:: The task ::
Everything from the line containing "No description available" through the last line of the material below is to be copied exactly, ends included.

:: Raw data ::

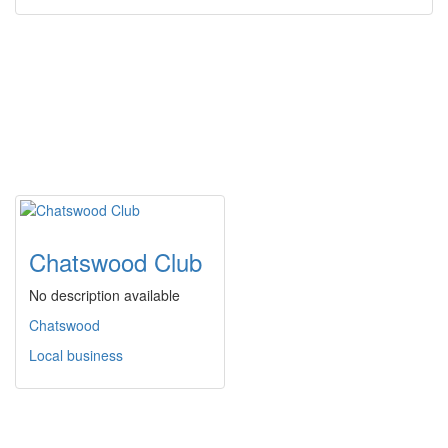
Chatswood Club
No description available
Chatswood
Local business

:: Finished task ::
No description available
Chatswood
Local business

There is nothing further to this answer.